## EXCERPTED DATA

* * *

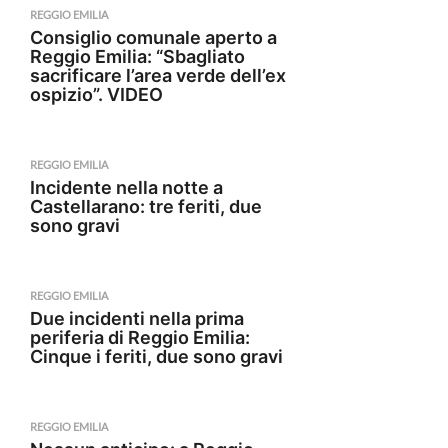
REGGIO EMILIA
Consiglio comunale aperto a
Reggio Emilia: “Sbagliato
sacrificare l’area verde dell’ex
ospizio”. VIDEO
REGGIO EMILIA
Incidente nella notte a
Castellarano: tre feriti, due
sono gravi
REGGIO EMILIA
Due incidenti nella prima
periferia di Reggio Emilia:
Cinque i feriti, due sono gravi
REGGIO EMILIA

* * *

## WORK REQUIRED
Exactly the lines between the one containing "Consiglio comunale aperto a" and the end of the material, both ends included, must be retyped, with nothing added.

## ANSWER TO THIS EXERCISE
Consiglio comunale aperto a
Reggio Emilia: “Sbagliato
sacrificare l’area verde dell’ex
ospizio”. VIDEO
REGGIO EMILIA
Incidente nella notte a
Castellarano: tre feriti, due
sono gravi
REGGIO EMILIA
Due incidenti nella prima
periferia di Reggio Emilia:
Cinque i feriti, due sono gravi
REGGIO EMILIA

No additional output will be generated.